To Cuba, and why we love it

I don’t know whether it’s the architecture, the burst of vibrant colors, the Caribbean climate or the warmth of its people, singing and dancing every chance they get, but Cuba, the alligator shaped island just 90 miles South of Florida, is the most captivating place I’ve ever been. And I don’t say this because everyone else does. It just is.


My love affair started in 2014, when as an American citizen, I joined a people-to-people tour journeying from Havana all the way to Guantanamo, the easternmost province. Despite initial doubts, the structured tour afforded me the opportunity to meet some incredible artists and communities I wouldn’t have otherwise met as a tourist: music students, ballet dancers, cuentapropistas (Cuba’s self-employed entrepreneurs) and more; the common thread, unrelenting passion. It was an intense 13 days that opened my eyes to the magic of Cuba and the intricacies of its history, starting with the allure of Havana and on to the artists of Camagüey, the Afro-Cuban vibe of Santiago de Cuba, and lush remoteness of Baracoa.
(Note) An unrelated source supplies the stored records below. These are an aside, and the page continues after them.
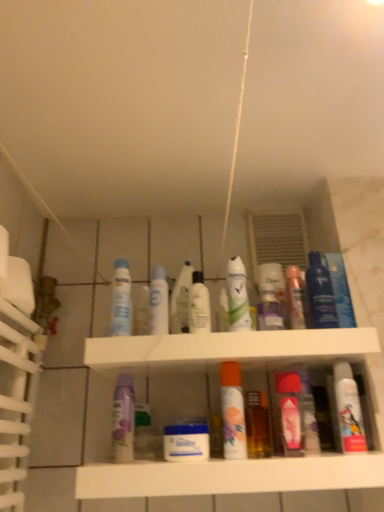 What do you see at coordinates (320, 294) in the screenshot? Image resolution: width=384 pixels, height=512 pixels. I see `blue glossy mouthwash at upper right, the 2th mouthwash positioned from the right` at bounding box center [320, 294].

What do you see at coordinates (199, 305) in the screenshot? This screenshot has width=384, height=512. I see `clear plastic bottle at center, the 6th mouthwash viewed from the right` at bounding box center [199, 305].

What do you see at coordinates (308, 416) in the screenshot? The height and width of the screenshot is (512, 384). I see `pink glossy mouthwash at center, placed as the third mouthwash when sorted from right to left` at bounding box center [308, 416].

Measure the distance between point (112, 440) and camera.

The distance of point (112, 440) from camera is 1.00 meters.

Where is `white glossy mouthwash at center, which is counted as the third mouthwash, starting from the left`? The width and height of the screenshot is (384, 512). white glossy mouthwash at center, which is counted as the third mouthwash, starting from the left is located at coordinates (181, 300).

Find the location of a particular element. translucent plastic spray can at center, the first toiletry in the right-to-left sequence is located at coordinates (296, 298).

Are white glossy mouthwash at center, arranged as the 9th mouthwash when viewed from the right, and white glossy mouthwash at right, which ranks as the 10th mouthwash in left-to-right order, located far from each other?

white glossy mouthwash at center, arranged as the 9th mouthwash when viewed from the right, is near white glossy mouthwash at right, which ranks as the 10th mouthwash in left-to-right order, not far away.

Between white glossy mouthwash at center, which is the second mouthwash in left-to-right order, and white glossy mouthwash at right, positioned as the first mouthwash in right-to-left order, which one appears on the left side from the viewer's perspective?

From the viewer's perspective, white glossy mouthwash at center, which is the second mouthwash in left-to-right order, appears more on the left side.

How different are the orientations of white glossy mouthwash at center, which is the second mouthwash in left-to-right order, and white glossy mouthwash at right, positioned as the first mouthwash in right-to-left order, in degrees?

white glossy mouthwash at center, which is the second mouthwash in left-to-right order, and white glossy mouthwash at right, positioned as the first mouthwash in right-to-left order, are facing 0.00158 degrees away from each other.

Which of these two, white glossy mouthwash at center, arranged as the 9th mouthwash when viewed from the right, or white glossy mouthwash at right, which ranks as the 10th mouthwash in left-to-right order, is smaller?

Smaller between the two is white glossy mouthwash at right, which ranks as the 10th mouthwash in left-to-right order.

Considering the relative sizes of matte pink spray can at center, arranged as the 1th cleaning product when ordered from the bottom, and white plastic shelf at center in the image provided, is matte pink spray can at center, arranged as the 1th cleaning product when ordered from the bottom, smaller than white plastic shelf at center?

Correct, matte pink spray can at center, arranged as the 1th cleaning product when ordered from the bottom, occupies less space than white plastic shelf at center.

This screenshot has width=384, height=512. Find the location of `shelf below the matte pink spray can at center, which ranks as the 1th cleaning product in right-to-left order (from the image's perspective)`. shelf below the matte pink spray can at center, which ranks as the 1th cleaning product in right-to-left order (from the image's perspective) is located at coordinates [244, 370].

Which is in front, point (290, 404) or point (327, 336)?

The point (290, 404) is closer.

Is matte pink spray can at center, the second cleaning product in the top-to-bottom sequence, inside or outside of white plastic shelf at center?

matte pink spray can at center, the second cleaning product in the top-to-bottom sequence, fits inside white plastic shelf at center.

From a real-world perspective, who is located lower, white glossy mouthwash at center, the 8th mouthwash positioned from the right, or blue plastic container at center, the seventh mouthwash when ordered from right to left?

blue plastic container at center, the seventh mouthwash when ordered from right to left, from a real-world perspective.

Considering the sizes of white glossy mouthwash at center, which is counted as the third mouthwash, starting from the left, and blue plastic container at center, which appears as the fourth mouthwash when viewed from the left, in the image, is white glossy mouthwash at center, which is counted as the third mouthwash, starting from the left, taller or shorter than blue plastic container at center, which appears as the fourth mouthwash when viewed from the left,?

white glossy mouthwash at center, which is counted as the third mouthwash, starting from the left, is taller than blue plastic container at center, which appears as the fourth mouthwash when viewed from the left.

Which is farther from the camera, (175,317) or (208,448)?

The point (175,317) is behind.

Between white glossy mouthwash at center, the fourth mouthwash viewed from the right, and white glossy mouthwash at center, arranged as the 9th mouthwash when viewed from the right, which one has more height?

white glossy mouthwash at center, arranged as the 9th mouthwash when viewed from the right.

Is there a large distance between white glossy mouthwash at center, arranged as the 7th mouthwash when viewed from the left, and white glossy mouthwash at center, which is the second mouthwash in left-to-right order?

No, white glossy mouthwash at center, arranged as the 7th mouthwash when viewed from the left, is not far away from white glossy mouthwash at center, which is the second mouthwash in left-to-right order.

Could you tell me if white glossy mouthwash at center, the fourth mouthwash viewed from the right, is facing white glossy mouthwash at center, which is the second mouthwash in left-to-right order?

No, white glossy mouthwash at center, the fourth mouthwash viewed from the right, is not oriented towards white glossy mouthwash at center, which is the second mouthwash in left-to-right order.

From the image's perspective, is white glossy mouthwash at center, the fourth mouthwash viewed from the right, below white glossy mouthwash at center, arranged as the 9th mouthwash when viewed from the right?

No.

Is point (190, 294) positioned behind point (228, 260)?

That is False.

How different are the orientations of clear plastic bottle at center, which appears as the 5th mouthwash when viewed from the left, and white glossy mouthwash at center, the fourth mouthwash viewed from the right, in degrees?

There is a 0.00256-degree angle between the facing directions of clear plastic bottle at center, which appears as the 5th mouthwash when viewed from the left, and white glossy mouthwash at center, the fourth mouthwash viewed from the right.

Is clear plastic bottle at center, which appears as the 5th mouthwash when viewed from the left, directly adjacent to white glossy mouthwash at center, arranged as the 7th mouthwash when viewed from the left?

Yes.

Considering the sizes of objects clear plastic bottle at center, which appears as the 5th mouthwash when viewed from the left, and white glossy mouthwash at center, the fourth mouthwash viewed from the right, in the image provided, who is wider, clear plastic bottle at center, which appears as the 5th mouthwash when viewed from the left, or white glossy mouthwash at center, the fourth mouthwash viewed from the right,?

Wider between the two is white glossy mouthwash at center, the fourth mouthwash viewed from the right.

Based on their sizes in the image, would you say white glossy mouthwash at center, which is counted as the third mouthwash, starting from the left, is bigger or smaller than matte pink spray can at center, which ranks as the 1th cleaning product in right-to-left order?

Considering their sizes, white glossy mouthwash at center, which is counted as the third mouthwash, starting from the left, takes up more space than matte pink spray can at center, which ranks as the 1th cleaning product in right-to-left order.

Considering the relative sizes of white glossy mouthwash at center, which is counted as the third mouthwash, starting from the left, and matte pink spray can at center, arranged as the 1th cleaning product when ordered from the bottom, in the image provided, is white glossy mouthwash at center, which is counted as the third mouthwash, starting from the left, taller than matte pink spray can at center, arranged as the 1th cleaning product when ordered from the bottom,?

Correct, white glossy mouthwash at center, which is counted as the third mouthwash, starting from the left, is much taller as matte pink spray can at center, arranged as the 1th cleaning product when ordered from the bottom.

Can you tell me how much white glossy mouthwash at center, which is counted as the third mouthwash, starting from the left, and matte pink spray can at center, which ranks as the 1th cleaning product in right-to-left order, differ in facing direction?

0.000562 degrees separate the facing orientations of white glossy mouthwash at center, which is counted as the third mouthwash, starting from the left, and matte pink spray can at center, which ranks as the 1th cleaning product in right-to-left order.

Is the position of white glossy mouthwash at center, the 8th mouthwash positioned from the right, more distant than that of matte pink spray can at center, positioned as the second cleaning product in left-to-right order?

Yes.

Which mouthwash is the 6th one when counting from the back of the white glossy mouthwash at right, positioned as the first mouthwash in right-to-left order? Please provide its 2D coordinates.

[(199, 305)]

Is white glossy mouthwash at right, positioned as the first mouthwash in right-to-left order, taller than clear plastic bottle at center, the 6th mouthwash viewed from the right?

Yes.

In the scene shown: Is white glossy mouthwash at right, positioned as the first mouthwash in right-to-left order, to the right of clear plastic bottle at center, which appears as the 5th mouthwash when viewed from the left, from the viewer's perspective?

Correct, you'll find white glossy mouthwash at right, positioned as the first mouthwash in right-to-left order, to the right of clear plastic bottle at center, which appears as the 5th mouthwash when viewed from the left.

From a real-world perspective, count 6th mouthwashs downward from the white glossy mouthwash at center, which is the second mouthwash in left-to-right order, and point to it. Please provide its 2D coordinates.

[(348, 409)]

In order to click on cleaning product that is the 1st one when counting upward from the white plastic shelf at center (from the image's perspective) in this screenshot , I will do `click(290, 412)`.

From the image, which object appears to be nearer to matte purple lotion at center, the 1th toiletry positioned from the left, white plastic shelf at center or blue glossy mouthwash at upper right, which ranks as the 9th mouthwash in left-to-right order?

Among the two, blue glossy mouthwash at upper right, which ranks as the 9th mouthwash in left-to-right order, is located nearer to matte purple lotion at center, the 1th toiletry positioned from the left.

When comparing their distances from blue glossy mouthwash at upper right, the 2th mouthwash positioned from the right, does white glossy mouthwash at center, which is counted as the third mouthwash, starting from the left, or pink glossy mouthwash at center, acting as the eighth mouthwash starting from the left, seem further?

white glossy mouthwash at center, which is counted as the third mouthwash, starting from the left.

Looking at the image, which one is located further to matte white spray can at center, acting as the second cleaning product starting from the bottom, clear plastic bottle at center, which appears as the 5th mouthwash when viewed from the left, or white glossy mouthwash at center, the fourth mouthwash viewed from the right?

white glossy mouthwash at center, the fourth mouthwash viewed from the right, is further to matte white spray can at center, acting as the second cleaning product starting from the bottom.

From the image, which object appears to be nearer to blue glossy mouthwash at upper right, the 2th mouthwash positioned from the right, white glossy mouthwash at center, arranged as the 7th mouthwash when viewed from the left, or white glossy mouthwash at center, which is counted as the third mouthwash, starting from the left?

white glossy mouthwash at center, arranged as the 7th mouthwash when viewed from the left, is positioned closer to the anchor blue glossy mouthwash at upper right, the 2th mouthwash positioned from the right.

From the image, which object appears to be nearer to matte white spray can at center, placed as the 2th cleaning product when sorted from right to left, white glossy mouthwash at center, which is the second mouthwash in left-to-right order, or matte purple lotion at center, which is the 2th toiletry from right to left?

white glossy mouthwash at center, which is the second mouthwash in left-to-right order, is closer to matte white spray can at center, placed as the 2th cleaning product when sorted from right to left.

Based on their spatial positions, is matte pink spray can at center, which ranks as the 1th cleaning product in right-to-left order, or white glossy mouthwash at center, the 8th mouthwash positioned from the right, closer to blue plastic container at center, the seventh mouthwash when ordered from right to left?

Based on the image, matte pink spray can at center, which ranks as the 1th cleaning product in right-to-left order, appears to be nearer to blue plastic container at center, the seventh mouthwash when ordered from right to left.

When comparing their distances from matte pink spray can at center, arranged as the 1th cleaning product when ordered from the bottom, does pink glossy mouthwash at center, acting as the eighth mouthwash starting from the left, or matte white spray can at center, acting as the second cleaning product starting from the bottom, seem closer?

Among the two, pink glossy mouthwash at center, acting as the eighth mouthwash starting from the left, is located nearer to matte pink spray can at center, arranged as the 1th cleaning product when ordered from the bottom.

Estimate the real-world distances between objects in this image. Which object is closer to translucent plastic spray can at center, the first toiletry in the right-to-left sequence, white glossy mouthwash at center, the fourth mouthwash viewed from the right, or purple matte mouthwash at center, the tenth mouthwash from the right?

white glossy mouthwash at center, the fourth mouthwash viewed from the right, is positioned closer to the anchor translucent plastic spray can at center, the first toiletry in the right-to-left sequence.

I want to click on shelf between purple matte mouthwash at center, the first mouthwash when ordered from left to right, and matte purple lotion at center, which is the 2th toiletry from right to left, so click(244, 370).

At what (x,y) coordinates should I click in order to perform the action: click on shelf that lies between white glossy mouthwash at center, arranged as the 9th mouthwash when viewed from the right, and blue plastic container at center, the seventh mouthwash when ordered from right to left, from top to bottom. Please return your answer as a coordinate pair (x, y). Looking at the image, I should click on (244, 370).

Locate an element on the screen. This screenshot has width=384, height=512. toiletry between translucent plastic spray can at center, the first toiletry in the right-to-left sequence, and blue plastic container at center, the seventh mouthwash when ordered from right to left, from top to bottom is located at coordinates (272, 294).

Where is `shelf that lies between blue glossy mouthwash at upper right, the 2th mouthwash positioned from the right, and blue plastic container at center, which appears as the fourth mouthwash when viewed from the left, from top to bottom`? Image resolution: width=384 pixels, height=512 pixels. shelf that lies between blue glossy mouthwash at upper right, the 2th mouthwash positioned from the right, and blue plastic container at center, which appears as the fourth mouthwash when viewed from the left, from top to bottom is located at coordinates (244, 370). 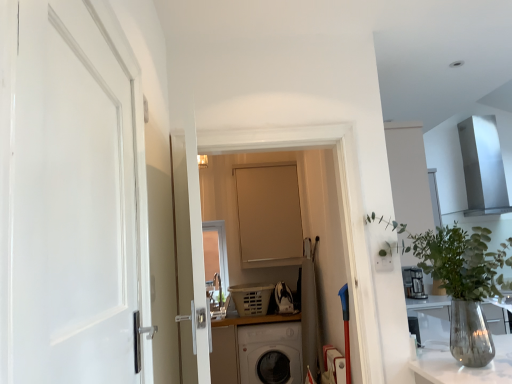 Locate an element on the screen. The height and width of the screenshot is (384, 512). matte beige door at center, the 2th door in the front-to-back sequence is located at coordinates (269, 216).

Find the location of a particular element. The height and width of the screenshot is (384, 512). matte beige door at center, the first door viewed from the right is located at coordinates (269, 216).

Visually, is white matte door at left, the second door positioned from the right, positioned to the left or to the right of clear glass vase at right?

Clearly, white matte door at left, the second door positioned from the right, is on the left of clear glass vase at right in the image.

Can you tell me how much white matte door at left, which is the second door from back to front, and clear glass vase at right differ in facing direction?

white matte door at left, which is the second door from back to front, and clear glass vase at right are facing 88.7 degrees away from each other.

In the image, there is a white matte door at left, the second door positioned from the right. Identify the location of houseplant below it (from a real-world perspective). The image size is (512, 384). (464, 283).

Is white matte door at left, which is the second door from back to front, oriented towards clear glass vase at right?

No, white matte door at left, which is the second door from back to front, is not aimed at clear glass vase at right.

Measure the distance from clear glass vase at right to matte beige door at center, the 2th door in the front-to-back sequence.

1.94 meters.

Does clear glass vase at right have a lesser width compared to matte beige door at center, the 2th door in the front-to-back sequence?

In fact, clear glass vase at right might be wider than matte beige door at center, the 2th door in the front-to-back sequence.

In the scene shown: Considering the sizes of objects clear glass vase at right and matte beige door at center, the 2th door in the front-to-back sequence, in the image provided, who is bigger, clear glass vase at right or matte beige door at center, the 2th door in the front-to-back sequence,?

With larger size is clear glass vase at right.

In the scene shown: Is matte beige door at center, arranged as the first door when viewed from the back, located within clear glass vase at right?

Definitely not — matte beige door at center, arranged as the first door when viewed from the back, is not inside clear glass vase at right.

From the picture: Is matte beige door at center, the first door viewed from the right, oriented away from white matte door at left, which appears as the first door when viewed from the left?

No, matte beige door at center, the first door viewed from the right,'s orientation is not away from white matte door at left, which appears as the first door when viewed from the left.

Does matte beige door at center, the first door viewed from the right, have a greater height compared to white matte door at left, which is the second door from back to front?

Correct, matte beige door at center, the first door viewed from the right, is much taller as white matte door at left, which is the second door from back to front.

The height and width of the screenshot is (384, 512). In order to click on door below the white matte door at left, the 1th door when ordered from front to back (from the image's perspective) in this screenshot , I will do `click(269, 216)`.

From a real-world perspective, does matte beige door at center, the 2th door in the front-to-back sequence, sit lower than clear glass vase at right?

No.

In terms of width, does matte beige door at center, the 2th door in the front-to-back sequence, look wider or thinner when compared to clear glass vase at right?

matte beige door at center, the 2th door in the front-to-back sequence, is thinner than clear glass vase at right.

Is matte beige door at center, arranged as the first door when viewed from the back, far away from clear glass vase at right?

Indeed, matte beige door at center, arranged as the first door when viewed from the back, is not near clear glass vase at right.

Which object is further away from the camera taking this photo, white matte door at left, the 1th door when ordered from front to back, or matte beige door at center, the second door when ordered from left to right?

matte beige door at center, the second door when ordered from left to right, is further from the camera.

Find the location of `door below the matte beige door at center, arranged as the first door when viewed from the back (from a real-world perspective)`. door below the matte beige door at center, arranged as the first door when viewed from the back (from a real-world perspective) is located at coordinates (68, 195).

How different are the orientations of white matte door at left, which is the second door from back to front, and matte beige door at center, the 2th door in the front-to-back sequence, in degrees?

They differ by 90.1 degrees in their facing directions.

From the picture: Would you consider clear glass vase at right to be distant from white matte door at left, the second door positioned from the right?

Yes, clear glass vase at right and white matte door at left, the second door positioned from the right, are quite far apart.

How distant is clear glass vase at right from white matte door at left, which appears as the first door when viewed from the left?

The distance of clear glass vase at right from white matte door at left, which appears as the first door when viewed from the left, is 4.97 feet.

From the image's perspective, is clear glass vase at right above or below white matte door at left, the 1th door when ordered from front to back?

Based on their image positions, clear glass vase at right is located beneath white matte door at left, the 1th door when ordered from front to back.

From a real-world perspective, which is physically above, clear glass vase at right or white matte door at left, the 1th door when ordered from front to back?

In real-world perspective, white matte door at left, the 1th door when ordered from front to back, is above.

From a real-world perspective, starting from the clear glass vase at right, which door is the 1st one vertically above it? Please provide its 2D coordinates.

[(68, 195)]

This screenshot has height=384, width=512. I want to click on houseplant to the right of matte beige door at center, arranged as the first door when viewed from the back, so coord(464,283).

Looking at the image, which one is located closer to clear glass vase at right, matte beige door at center, arranged as the first door when viewed from the back, or white matte door at left, the 1th door when ordered from front to back?

The object closer to clear glass vase at right is white matte door at left, the 1th door when ordered from front to back.

Considering their positions, is white matte door at left, the 1th door when ordered from front to back, positioned further to clear glass vase at right than matte beige door at center, the second door when ordered from left to right?

Among the two, matte beige door at center, the second door when ordered from left to right, is located further to clear glass vase at right.

Based on their spatial positions, is matte beige door at center, the second door when ordered from left to right, or clear glass vase at right further from white matte door at left, the second door positioned from the right?

Among the two, matte beige door at center, the second door when ordered from left to right, is located further to white matte door at left, the second door positioned from the right.

Looking at the image, which one is located further to white matte door at left, which is the second door from back to front, clear glass vase at right or matte beige door at center, the first door viewed from the right?

The object further to white matte door at left, which is the second door from back to front, is matte beige door at center, the first door viewed from the right.

Considering their positions, is white matte door at left, the second door positioned from the right, positioned further to matte beige door at center, the 2th door in the front-to-back sequence, than clear glass vase at right?

The object further to matte beige door at center, the 2th door in the front-to-back sequence, is white matte door at left, the second door positioned from the right.

Considering their positions, is clear glass vase at right positioned further to matte beige door at center, the first door viewed from the right, than white matte door at left, the 1th door when ordered from front to back?

The object further to matte beige door at center, the first door viewed from the right, is white matte door at left, the 1th door when ordered from front to back.

The height and width of the screenshot is (384, 512). Identify the location of houseplant between white matte door at left, which is the second door from back to front, and matte beige door at center, the first door viewed from the right, from front to back. (464, 283). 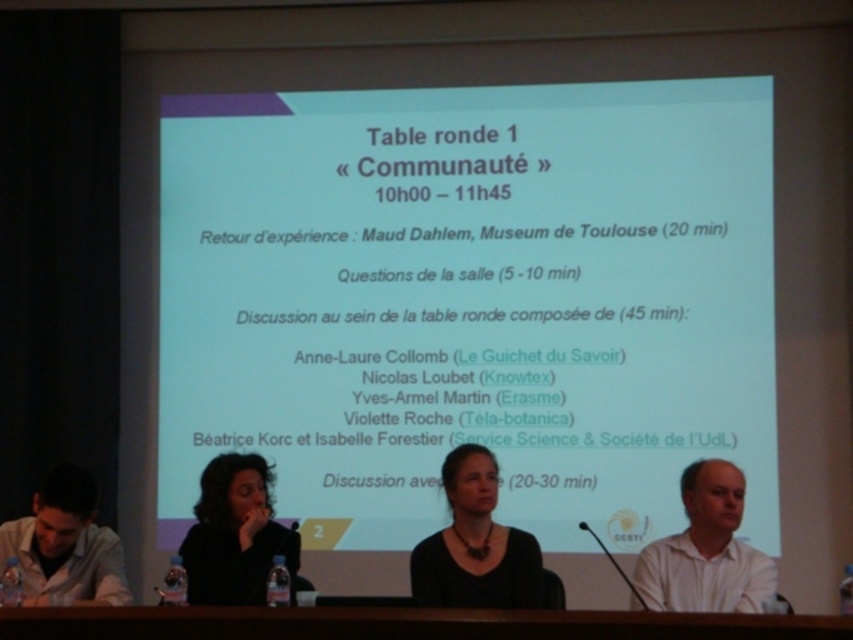 From the picture: You are attending a conference and want to take a photo of the panel discussion setup. The camera you have can focus on objects within 6 meters. Is the point at coordinates point (558,486) within the camera focus range?

The point (558,486) is 6.51 meters from the viewer, which is beyond the camera focus range of 6 meters. Therefore, the point is out of focus.

You are sitting at the back of the room and want to see both the white matte projector screen at upper center and the matte black necklace at center. Which object will appear closer to you?

The white matte projector screen at upper center will appear closer to you because it is further to the viewer than the matte black necklace at center.

Looking at this image, you are an event organizer who needs to ensure that the white matte projector screen at upper center and the matte white shirt at lower left are visible to all attendees. Considering their sizes, which object will be more easily seen from the back of the room?

The white matte projector screen at upper center is bigger than the matte white shirt at lower left, so it will be more easily seen from the back of the room. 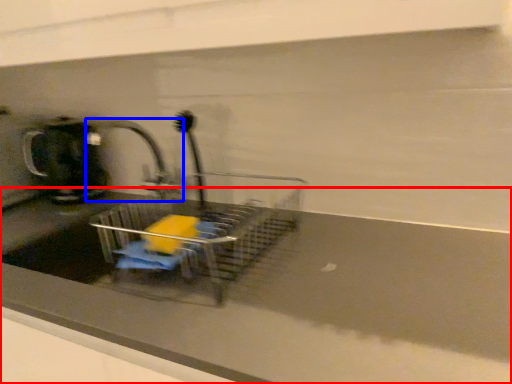 Question: Which point is further to the camera, counter top (highlighted by a red box) or tap (highlighted by a blue box)?

Choices:
 (A) counter top
 (B) tap

Answer: (B) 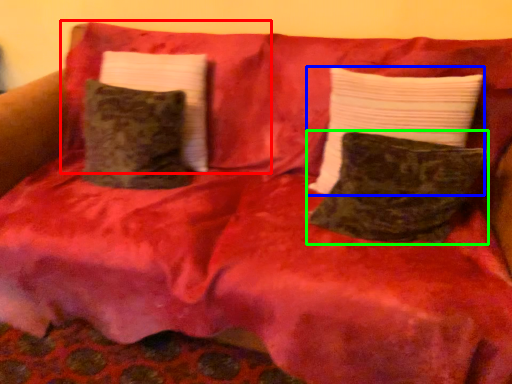 Question: Which object is the farthest from pillow (highlighted by a red box)? Choose among these: pillow (highlighted by a blue box) or pillow (highlighted by a green box).

Choices:
 (A) pillow
 (B) pillow

Answer: (B) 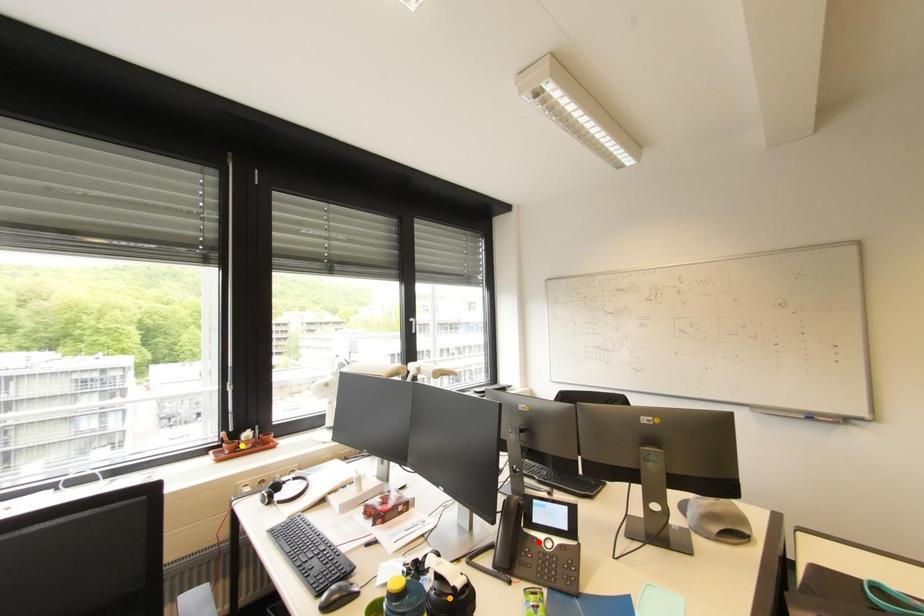 Order these from nearest to farthest:
yellow point, red point, orange point

1. orange point
2. red point
3. yellow point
This summer, as Cuba further nurtured diplomatic relations with the United States, I excitedly returned to the island. This time, I traveled west to Pinar del Rio, and then on to Cienfuegos, Trinidad and Bay of Pigs. The biggest difference, aside from the changes occurring on the Caribbean nation, was entering with my Romanian passport. I wanted a different perspective, which proved just as valuable. While I missed some of the first-hand interaction with Cuban communities on my previous visit, this time around I was free to go wherever I wanted, whichever beach or museum. I stayed in casas particulares (privately-owned houses open for tourists) instead of hotels. I went local, still, in a different way. I loved the mogotes (limestone formations) and guajiros (farmers) of Viñales and swimming in the Bay of Pigs. Looking back, this trip was just as rich as my first.


But most importantly, I realized that regardless of my passport or the two eventful years that passed, Cuba remained in essence the same: vibrant, welcoming and wholehearted. Yes, there’s some real change to be seen: better, cheaper Wi-Fi in hotspots around the country, landmarks refurbished, new hotel sites and ever-booming tourism. Frenzied energy is palpable on the streets of Havana, and so are higher prices. But Cuba, at its core, with all its controversies and irresistible pull, won’t be changing any time soon. Go now, go whenever. Cuba is, and will remain, unrelenting passion.